Some 39 percent of Czech families lost child benefits as of January due to public finance reforms that took effect at the beginning of January, according to statistics revealed by the Labour and Social Affairs Ministry on Friday. According to the numbers, some 1.5 million families who received child benefits up until the end of 2007, more than 580 thousand lost the possibility. Of some 200 thousand families previously entitled to social benefits, more than 20 thousand lost the right as of January 1. Labour Ministry spokesman Jiří Sezemský has stressed, despite the changes, that a majority of Czech families will not lose out, as taxes have been lowered. But union organisations have largely argued the opposite, saying peoples’ financial situations will worsen. They contend that families with children, as well as pensioners, will be the hardest hit.
The country’s largest opposition party, the Social Democrats, originally wanted to back Constitutional Court chairman and former justice minister Pavel Rychetský for president, Czech daily Lidové noviny has reported. A party insider told the newspaper that Mr Rychetský was to have been the party’s trump card in the upcoming race. The Social Democrats, under party leader Jiří Paroubek, opted to back Czech-American economist Jan Švejnar instead. Mr Švejnar has also backed by the Greens. That decision garnered criticism from former party leader - and former prime minister - Miloš Zeman this week. He criticised the party for backing the economist as opposed to fielding their own candidate. Mr Švejnar is generally viewed as being more on the political right than leftist parties might traditionally support.
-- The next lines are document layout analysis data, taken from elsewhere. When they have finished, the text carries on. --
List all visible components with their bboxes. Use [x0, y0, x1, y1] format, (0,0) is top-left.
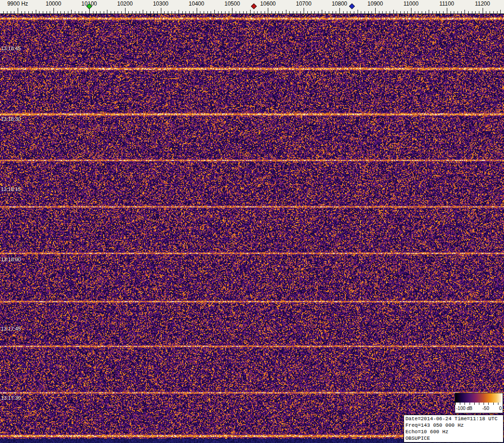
ruler-tick	[418, 11, 418, 13]
freq-tick-label: 11100	[439, 0, 454, 7]
ruler-tick	[164, 11, 165, 13]
ruler-tick	[132, 11, 133, 13]
ruler-tick	[325, 11, 325, 13]
ruler-tick	[265, 11, 265, 13]
ruler-tick	[179, 10, 179, 13]
ruler-tick	[232, 8, 232, 13]
ruler-tick	[128, 11, 129, 13]
ruler-tick	[236, 11, 236, 13]
ruler-tick	[361, 11, 361, 13]
ruler-tick	[221, 11, 222, 13]
ruler-tick	[350, 11, 351, 13]
ruler-tick	[79, 11, 79, 13]
frequency-marker-red-diamond-icon[interactable]	[251, 3, 257, 9]
frequency-marker-blue-diamond-icon[interactable]	[349, 3, 355, 9]
ruler-tick	[332, 11, 333, 13]
ruler-tick	[365, 11, 365, 13]
ruler-tick	[146, 11, 147, 13]
ruler-tick	[172, 11, 172, 13]
ruler-tick	[96, 11, 97, 13]
ruler-tick	[186, 11, 186, 13]
ruler-tick	[64, 11, 65, 13]
ruler-tick	[114, 11, 115, 13]
ruler-tick	[207, 11, 208, 13]
ruler-tick	[311, 11, 312, 13]
ruler-tick	[214, 10, 215, 13]
ruler-tick	[454, 11, 454, 13]
freq-tick-label: 10900	[367, 0, 383, 7]
ruler-tick	[358, 10, 358, 13]
ruler-tick	[68, 11, 68, 13]
ruler-tick	[379, 11, 379, 13]
freq-tick-label: 9900 Hz	[7, 0, 28, 7]
ruler-tick	[225, 11, 225, 13]
ruler-tick	[25, 11, 25, 13]
ruler-tick	[168, 11, 168, 13]
ruler-tick	[318, 11, 318, 13]
ruler-tick	[386, 11, 386, 13]
freq-tick-label: 10700	[296, 0, 312, 7]
ruler-tick	[11, 11, 11, 13]
ruler-tick	[182, 11, 183, 13]
ruler-tick	[39, 11, 40, 13]
ruler-tick	[347, 11, 347, 13]
ruler-tick	[407, 11, 408, 13]
ruler-tick	[246, 11, 247, 13]
ruler-tick	[136, 11, 136, 13]
ruler-tick	[436, 11, 437, 13]
ruler-tick	[497, 11, 497, 13]
ruler-tick	[71, 10, 72, 13]
ruler-tick	[43, 11, 43, 13]
ruler-tick	[57, 11, 58, 13]
ruler-tick	[143, 10, 143, 13]
waterfall-display[interactable]	[0, 14, 504, 443]
time-label: 13:18:15	[1, 186, 21, 192]
info-line-freq: Freq=143 050 000 Hz	[405, 422, 502, 429]
ruler-tick	[375, 8, 376, 13]
ruler-tick	[75, 11, 75, 13]
ruler-tick	[307, 11, 308, 13]
ruler-tick	[458, 11, 458, 13]
ruler-tick	[475, 11, 476, 13]
time-label: 13:18:00	[1, 257, 21, 262]
ruler-tick	[339, 8, 340, 13]
legend-label-mid: -50	[483, 406, 489, 411]
ruler-tick	[432, 11, 433, 13]
ruler-tick	[429, 10, 429, 13]
freq-tick-label: 10000	[46, 0, 61, 7]
ruler-tick	[282, 11, 283, 13]
ruler-tick	[153, 11, 154, 13]
ruler-tick	[150, 11, 151, 13]
ruler-tick	[464, 10, 465, 13]
ruler-tick	[32, 11, 33, 13]
freq-tick-label: 10400	[189, 0, 204, 7]
ruler-tick	[193, 11, 193, 13]
ruler-tick	[500, 10, 501, 13]
legend-label-max: 0	[499, 406, 502, 411]
ruler-tick	[304, 8, 304, 13]
legend-labels: -100 dB -50 0	[455, 405, 503, 412]
legend-label-min: -100 dB	[456, 406, 472, 411]
time-label: 13:18:45	[1, 46, 21, 51]
ruler-tick	[261, 11, 261, 13]
ruler-tick	[254, 11, 254, 13]
time-label: 13:17:45	[1, 326, 21, 331]
ruler-tick	[443, 11, 444, 13]
ruler-tick	[483, 8, 483, 13]
ruler-tick	[425, 11, 426, 13]
frequency-ruler[interactable]: 9900 Hz100001010010200103001040010500106…	[0, 0, 504, 14]
ruler-tick	[393, 10, 394, 13]
time-label: 13:18:30	[1, 116, 21, 122]
ruler-tick	[118, 11, 118, 13]
ruler-tick	[314, 11, 315, 13]
ruler-tick	[286, 10, 286, 13]
ruler-tick	[204, 11, 204, 13]
ruler-tick	[272, 11, 272, 13]
ruler-tick	[297, 11, 297, 13]
ruler-tick	[197, 8, 197, 13]
ruler-tick	[490, 11, 490, 13]
info-box: Date=2014-06-24 Time=11:18 UTC Freq=143 …	[404, 415, 504, 443]
ruler-tick	[46, 11, 47, 13]
ruler-tick	[243, 11, 244, 13]
ruler-tick	[439, 11, 440, 13]
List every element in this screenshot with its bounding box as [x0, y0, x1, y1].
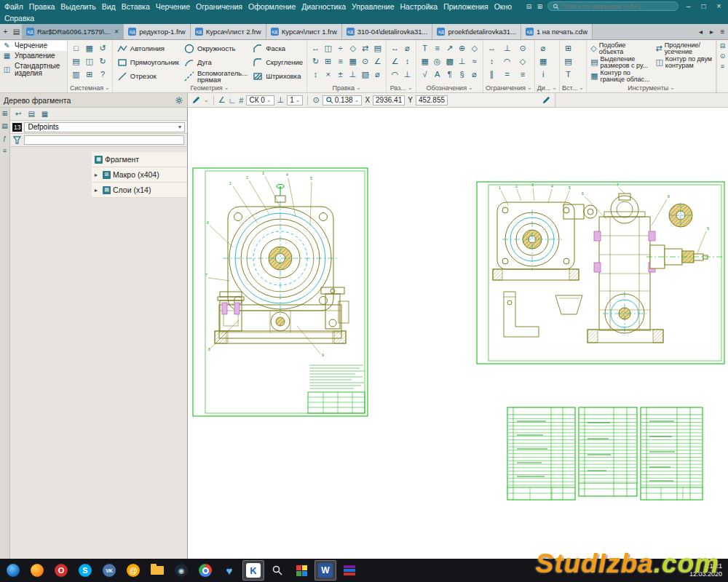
zoom-select[interactable]: 0.138⌄ — [323, 95, 363, 105]
chevron-down-icon[interactable]: ⌄ — [204, 97, 209, 103]
menu-item[interactable]: Файл — [1, 1, 26, 12]
expand-arrow-icon[interactable]: ▸ — [95, 187, 100, 194]
ortho-snap-icon[interactable]: ∟ — [229, 96, 237, 105]
image-view-icon[interactable]: ▦ — [41, 110, 48, 118]
save-icon[interactable]: ▥ — [70, 68, 82, 81]
measure-icon[interactable]: ⌀ — [371, 68, 384, 81]
perpendicular-icon[interactable]: ⊥ — [277, 95, 285, 105]
split-icon[interactable]: ± — [334, 68, 347, 81]
redo-icon[interactable]: ↻ — [97, 55, 109, 68]
chrome-icon[interactable] — [194, 560, 216, 581]
expand-arrow-icon[interactable]: ▸ — [95, 172, 100, 178]
centerline-icon[interactable]: ⊥ — [456, 55, 468, 68]
pin-ribbon-icon[interactable]: ⊙ — [720, 52, 726, 60]
filter-input[interactable] — [24, 135, 184, 145]
dimension-linear-icon[interactable]: ↔ — [389, 41, 401, 55]
menu-item[interactable]: Ограничения — [193, 1, 245, 12]
base-icon[interactable]: ◇ — [468, 41, 480, 55]
coordinate-system-select[interactable]: СК 0⌄ — [246, 95, 274, 105]
opera-icon[interactable]: O — [50, 560, 72, 581]
tool-auxiliary-line[interactable]: Вспомогатель... прямая — [182, 69, 249, 83]
section-label-notations[interactable]: Обозначения⌄ — [419, 83, 480, 92]
coincident-constraint-icon[interactable]: ≡ — [516, 68, 529, 81]
open-document-icon[interactable]: ▤ — [70, 55, 82, 68]
specification-table-2[interactable] — [579, 407, 637, 496]
section-label-constraints[interactable]: Ограничения⌄ — [486, 83, 532, 92]
dimension-diameter-icon[interactable]: ⌀ — [401, 41, 414, 55]
section-label-insert[interactable]: Вст...⌄ — [562, 83, 584, 92]
tree-item[interactable]: ▦Фрагмент — [92, 152, 187, 167]
axis-icon[interactable]: ≡ — [431, 41, 443, 55]
stretch-icon[interactable]: ⇄ — [359, 41, 371, 55]
mail-icon[interactable]: @ — [122, 560, 144, 581]
menu-icon[interactable]: ≡ — [3, 147, 7, 154]
print-preview-icon[interactable]: ◫ — [83, 55, 95, 68]
layers-view-icon[interactable]: ▤ — [28, 110, 34, 118]
move-icon[interactable]: ↔ — [309, 41, 322, 55]
ribbon-tab[interactable]: ✎Черчение — [0, 41, 67, 51]
menu-item[interactable]: Правка — [26, 1, 58, 12]
drawing-canvas[interactable]: 123 456 789 — [188, 108, 728, 559]
document-tab[interactable]: КДproekt\detalirovka31... — [432, 24, 521, 39]
pencil-icon[interactable] — [191, 95, 201, 105]
clipboard-icon[interactable]: ⊞ — [83, 68, 95, 81]
word-icon[interactable]: W — [314, 560, 336, 581]
dimension-angular-icon[interactable]: ∠ — [389, 55, 401, 68]
hatch-area-icon[interactable]: ▩ — [443, 55, 456, 68]
break-icon[interactable]: ∠ — [371, 55, 384, 68]
join-icon[interactable]: ⊙ — [359, 55, 371, 68]
tool-extend-trim[interactable]: ⇄Продление/ усечение — [654, 41, 713, 55]
angle-snap-icon[interactable]: ∠ — [218, 95, 226, 105]
specification-table-3[interactable] — [641, 407, 703, 500]
view-arrow-icon[interactable]: ↗ — [443, 41, 456, 55]
scale-icon[interactable]: ↕ — [309, 68, 322, 81]
drawing-sheet-2[interactable]: 123 456 789 — [477, 182, 724, 364]
mirror-icon[interactable]: ◫ — [322, 41, 334, 55]
filter-icon[interactable] — [13, 136, 21, 144]
menu-item[interactable]: Выделить — [58, 1, 98, 12]
finish-icon[interactable]: ≈ — [468, 55, 480, 68]
panels-icon[interactable]: ⊞ — [2, 110, 8, 117]
minimize-button[interactable]: – — [681, 1, 696, 12]
tool-select-dimensions[interactable]: ▤Выделение размеров с ру... — [589, 55, 651, 69]
trim-icon[interactable]: ÷ — [334, 41, 347, 55]
extend-icon[interactable]: ≡ — [334, 55, 347, 68]
menu-item[interactable]: Вставка — [119, 1, 153, 12]
tool-offset-contour[interactable]: ◇Подобие объекта — [589, 41, 651, 55]
menu-item[interactable]: Управление — [349, 1, 397, 12]
explode-icon[interactable]: ▧ — [359, 68, 371, 81]
array-icon[interactable]: ▦ — [347, 55, 359, 68]
measure-area-icon[interactable]: ▦ — [537, 55, 550, 68]
scroll-left-button[interactable]: ◂ — [695, 24, 706, 39]
gear-icon[interactable] — [175, 96, 183, 105]
note-icon[interactable]: ¶ — [443, 68, 456, 81]
datum-icon[interactable]: ⊥ — [401, 68, 414, 81]
tool-arc[interactable]: Дуга — [182, 55, 249, 69]
layout-split-icon[interactable]: ⊟ — [523, 3, 534, 10]
tool-circle[interactable]: Окружность — [182, 41, 249, 55]
horizontal-constraint-icon[interactable]: ↔ — [486, 41, 498, 55]
info-icon[interactable]: i — [537, 68, 550, 81]
steam-icon[interactable]: ◉ — [170, 560, 192, 581]
layer-select[interactable]: Defpoints ▾ — [24, 122, 185, 132]
folder-icon[interactable] — [146, 560, 168, 581]
marker-icon[interactable]: ◎ — [431, 55, 443, 68]
heart-icon[interactable]: ♥ — [218, 560, 240, 581]
tab-menu-button[interactable]: ≡ — [717, 24, 728, 39]
document-tab[interactable]: КДRar$DRa6096.17579\...× — [22, 24, 124, 39]
document-tab[interactable]: КД310-04\detalirovka31... — [342, 24, 433, 39]
tolerance-icon[interactable]: ⊕ — [456, 41, 468, 55]
perpendicular-constraint-icon[interactable]: ⊥ — [501, 41, 513, 55]
symbol-icon[interactable]: § — [456, 68, 468, 81]
properties-icon[interactable]: ▤ — [1, 122, 8, 129]
section-label-dimensions[interactable]: Раз...⌄ — [389, 83, 414, 92]
edit-params-icon[interactable] — [542, 95, 551, 105]
firefox-icon[interactable] — [26, 560, 48, 581]
line-style-select[interactable]: 1⌄ — [287, 95, 303, 105]
tool-autoline[interactable]: Автолиния — [115, 41, 181, 55]
drawing-sheet-1[interactable]: 123 456 789 — [193, 168, 368, 416]
offset-icon[interactable]: ◇ — [347, 41, 359, 55]
close-icon[interactable]: × — [113, 28, 119, 36]
undo-icon[interactable]: ↺ — [97, 41, 109, 55]
scroll-right-button[interactable]: ▸ — [706, 24, 717, 39]
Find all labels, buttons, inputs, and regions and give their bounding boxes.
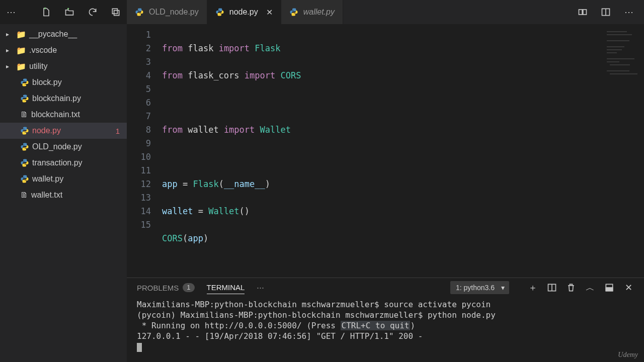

Police in west Bohemia have suggested that a march banned by officials which neo-Nazis had planned to hold in the city of Plzeň on Saturday may be moved to Prague. Police representatives revealed on Friday that some 700 extremists – including radicals from abroad – may still try and meet in the capital’s Palacký square. The square is the city’s version of speaker’s corner in London’s Hyde Park, where demonstrators can meet without permission from the authorities. Police have reacted by saying the number of patrols on the street will be increased in Prague on Saturday, while in west Bohemia officials are also preparing extensive measures: as many as 1,000 officers will be at the ready to break up any demonstration by right-wing radicals.
In NHL ice hockey action on Thursday Czech goalie Dominik Hašek cam through the winner in a match between his Detroit Red Wings and the Vancouver Canucks. During the game, Hašek turned away 26 shots, while his counterpart for the Canucks, Roberto Luongo stopped 47. With the game tied 2:2 and no goals in OT, the game went to a penalty shootout, which was won by Detroit. The Red Wings continue to top the National League.
The Senate approved a proposal to outlaw aggressive and misleading sales tactics on Thursday, which now awaits the president’s signature to become law. The consumer protection bill calls for the outlawing of sales techniques which unfairly force the consumer into purchase. At threat from the bill are so-called ‘advertised excursions’ which are particularly targeted at the elderly. Advertised excursions involve travel to a factory or shop where different products are then pushed. The law also bans salespeople from charging for products or services that the customer did not ask for. Consumer watchdogs have praised the proposals, which are expected to become law in the very near future.